◆ **Task statement**:
Please return every line of the records below that holds the word "жительница".

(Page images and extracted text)
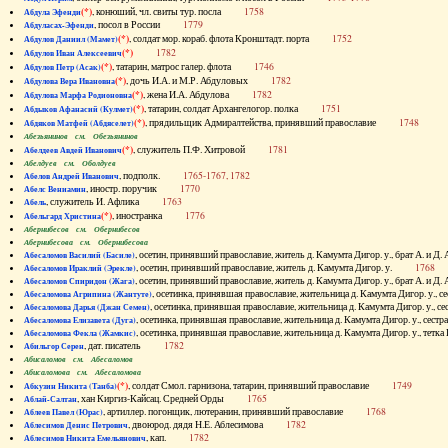
(*)
, конюший, чл. свиты тур. посла
1758
Абдула Эфенди
, посол в России
1779
Абдуласах-Эфенди
(*)
, солдат мор. кораб. флота Кронштадт. порта
1752
Абдулов Даниил (Мамет)
(*)
1782
Абдулов Иван Алексеевич
(*)
, татарин, матрос галер. флота
1746
Абдулов Петр (Асак)
(*)
, дочь И.А. и М.Р. Абдуловых
1782
Абдулова Вера Ивановна
(*)
, жена И.А. Абдулова
1782
Абдулова Марфа Родионовна
(*)
, татарин, солдат Архангелогор. полка
1751
Абдыков Афанасий (Кулмет)
(*)
, прядильщик Адмиралтейства, принявший православие
1748
Абдяков Матфей (Абдяселет)
Абезьянинов см. Обезьянинов
(*)
, служитель П.Ф. Хитровой
1781
Абелдеев Авдей Иванович
Абелдуев см. Оболдуев
, подполк.
1765-1767, 1782
Абелов Андрей Иванович
, иностр. поручик
1770
Абелс Вениамин
, служитель И. Афлика
1763
Абель
(*)
, иностранка
1776
Абельгард Христина
Абернибесов см. Обернибесов
Абернибесова см. Обернибесова
, осетин, принявший православие, житель д. Камумта Дигор. у., брат А.
Абесаломов Василий (Басиле)
, осетин, принявший православие, житель д. Камумта Дигор. у.
1768
Абесаломов Ираклий (Эрекле)
, осетин, принявший православие, житель д. Камумта Дигор. у., брат А.
Абесаломов Спиридон (Жага)
, осетинка, принявшая православие, жительница д. Камумта Дигор. у
Абесаломова Агрипина (Жантуте)
, осетинка, принявшая православие, жительница д. Камумта Дигор. у
Абесаломова Дарья (Джан Семен)
, осетинка, принявшая православие, жительница д. Камумта Дигор. у., се
Абесаломова Елизавета (Дуга)
, осетинка, принявшая православие, жительница д. Камумта Дигор. у., т
Абесаломова Фекла (Жамкис)
, дат. писатель
1782
Абильгор Серен
Абисаломов см. Абесаломов
Абисаломова см. Абесаломова
(*)
, солдат Смол. гарнизона, татарин, принявший православие
1749
Абкузин Никита (Танба)
, хан Киргиз-Кайсац. Средней Орды
1765
Аблай-Салтан
, артиллер. погонщик, лютеранин, принявший православие
1768
Аблеев Павел (Юрас)
, двоюрод. дядя Н.Е. Аблесимова
1782
Аблесимов Денис Петрович
, кап.
1782
Аблесимов Никита Емельянович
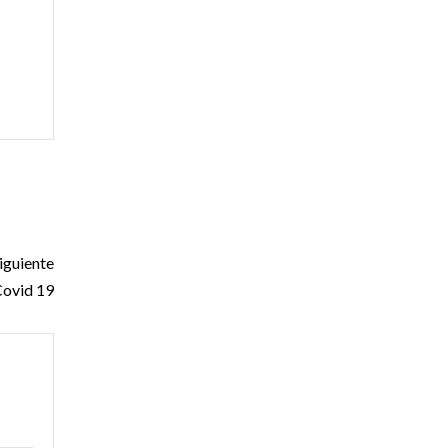
iguiente
Covid 19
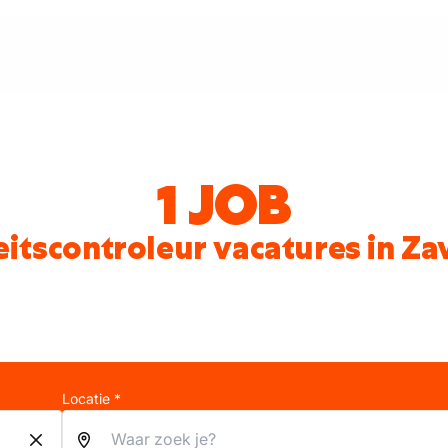
1 JOB
eitscontroleur vacatures in Z
Locatie *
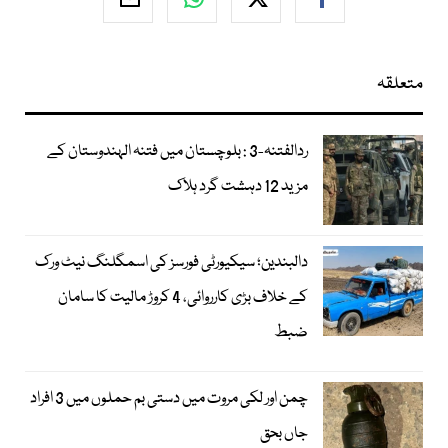
متعلقہ
ردالفتنہ-3 : بلوچستان میں فتنہ الہندوستان کے
مزید 12 دہشت گرد ہلاک
دالبندین؛ سیکیورٹی فورسز کی اسمگلنگ نیٹ ورک
کے خلاف بڑی کارروائی، 4 کروڑ مالیت کا سامان
ضبط
چمن اور لکی مروت میں دستی بم حملوں میں 3 افراد
جاں بحق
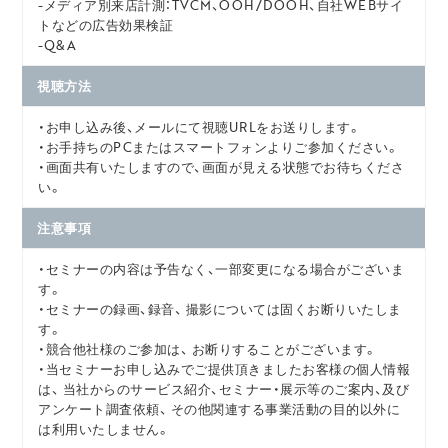
-メディア別来店計測：TVCM、OOH/DOOH、自社WEBサイ
トなどの広告効果検証
-Q&A
視聴方法
・お申し込み後、メールにて視聴URLをお送りします。
・お手持ちのPCまたはスマートフォンよりご参加ください。
・画面共有いたしますので、画面が見える状態でお待ちくださ
い。
注意事項
・セミナーの内容は予告なく、一部変更になる場合がございま
す。
・セミナーの録画、録音、 撮影については固くお断りいたしま
す。
・競合他社様のご参加は、 お断りすることがございます。
・当セミナーお申し込みでご提供頂きましたお客様の個人情報
は、 当社からのサービス紹介、セミナー・展示等のご案内、及び
アンケート調査依頼、 その他関連する事業活動の目的以外に
は利用いたしません。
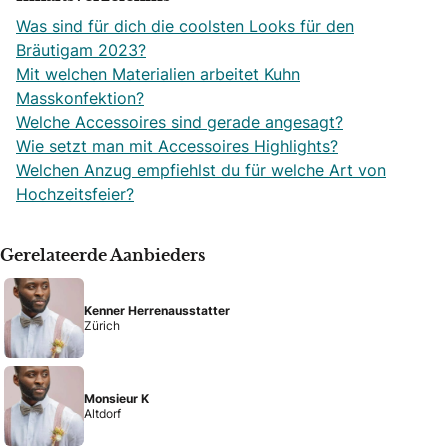
Was sind für dich die coolsten Looks für den
Bräutigam 2023?
Mit welchen Materialien arbeitet Kuhn
Masskonfektion?
Welche Accessoires sind gerade angesagt?
Wie setzt man mit Accessoires Highlights?
Welchen Anzug empfiehlst du für welche Art von
Hochzeitsfeier?
Gerelateerde Aanbieders
Kenner Herrenausstatter
Zürich
Monsieur K
Altdorf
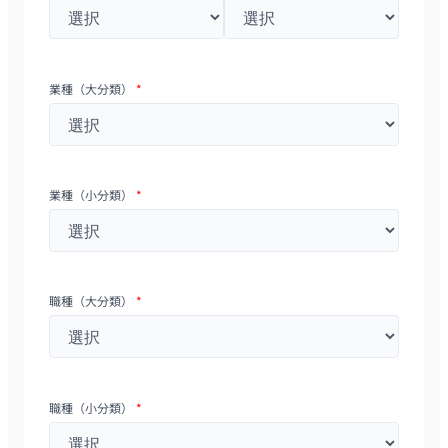
業種（大分類）
*
業種（小分類）
*
職種（大分類）
*
職種（小分類）
*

◆ **Answer space**:
, осетинка, принявшая православие, жительница д. Камумта Дигор. у
, осетинка, принявшая православие, жительница д. Камумта Дигор. у
, осетинка, принявшая православие, жительница д. Камумта Дигор. у., се
, осетинка, принявшая православие, жительница д. Камумта Дигор. у., т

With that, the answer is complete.